ComplyAI Data Infrastructure

This document outlines the data architecture, databases, and key data models used across the ComplyAI infrastructure.

Database Overview

The infrastructure primarily relies on PostgreSQL for relational data and ChromaDB for vector embeddings (AI/ML).

Service	Database	ORM / Driver	Notes
`complyai-api`	PostgreSQL	Flask-SQLAlchemy	Main business data
`api-async`	PostgreSQL	AsyncPG	High-performance async access
`complyai_cms`	PostgreSQL	Flask-SQLAlchemy	CMS content data
`complyai-ipu`	ChromaDB	N/A	Vector embeddings for AI
`complyai-violin`	ChromaDB	N/A	Vector embeddings for AI

Located in app/models/core_models.py.

SpendClientAdAccounts: Tracks client ad accounts.
SpendClientAdAccountsSpendData: Stores spend data associated with accounts.
LineOfCreditAdAccounts: Manages credit lines for ad accounts.
LineOfCreditAdAccountSpendData: Spend data specific to credit lines.
FacebookCurrentAdData: Real-time ad data from Facebook.

Located in www/<app>/models.py. Follows a modular app structure.

ChromaDB: Used by complyai-ipu and complyai-violin to store embeddings for semantic search and RAG (Retrieval-Augmented Generation) flows.
Models: Uses HuggingFace transformers and torch for embedding generation.

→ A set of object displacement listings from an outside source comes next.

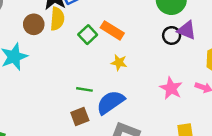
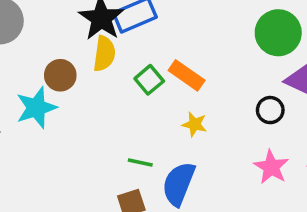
brown circle: (34, 24) -> (60, 75), moved
black circle: (172, 35) -> (270, 110), moved
blue semicircle: (110, 102) -> (179, 184), turned -36

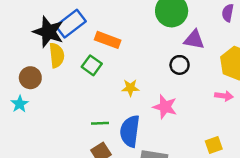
orange rectangle: (187, 75) -> (108, 40), moved
cyan star: (36, 108) -> (20, 104), size x0.6
pink star: (271, 167) -> (165, 107), moved

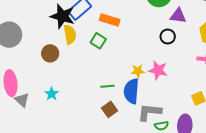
yellow star: (130, 88) -> (138, 71), moved
cyan star: (20, 104) -> (52, 94), moved

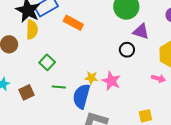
green square: (98, 41) -> (47, 62), moved
brown square: (110, 109) -> (26, 92), moved

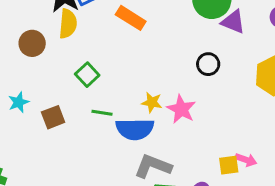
purple triangle: (141, 31) -> (233, 22), moved
pink arrow: (158, 78) -> (246, 160), moved
blue semicircle: (81, 96) -> (135, 129), turned -110

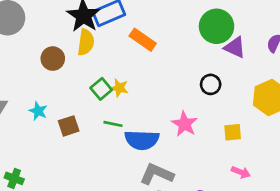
cyan star: (19, 102) -> (38, 111), turned -30
yellow star: (152, 102) -> (119, 88), moved
yellow square: (229, 165) -> (233, 132), moved

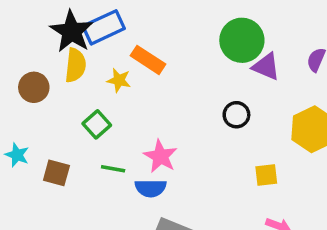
yellow star: (119, 88) -> (119, 80), moved
pink star: (185, 124) -> (160, 156), moved
brown square: (69, 126) -> (56, 173), turned 35
blue semicircle: (142, 140) -> (151, 188), size x0.7

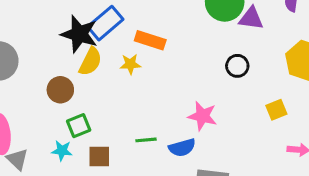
yellow semicircle: (75, 65) -> (90, 62), turned 36
green square: (97, 124) -> (79, 126), moved, turned 35
pink star: (160, 156) -> (202, 116), moved

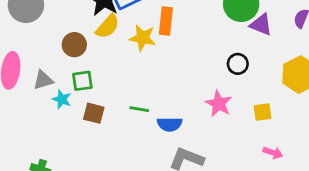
orange rectangle: (150, 40) -> (166, 21), turned 64
yellow star: (130, 64) -> (143, 38), size x1.4
pink star: (202, 116) -> (219, 104), moved
gray triangle: (17, 159) -> (43, 80), moved, turned 45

Ingestion: complyai-api ingests data via Webhooks (FacebookWebhooks) and Scrapers.
Processing: api-async or Celery workers (in complyai-api) process raw data.
Storage:
- Structured data -> PostgreSQL (SpendData, AdAccounts).
- Unstructured/Embedding data -> ChromaDB via complyai-ipu.
Presentation: complyai-frontend and www fetch data via API endpoints.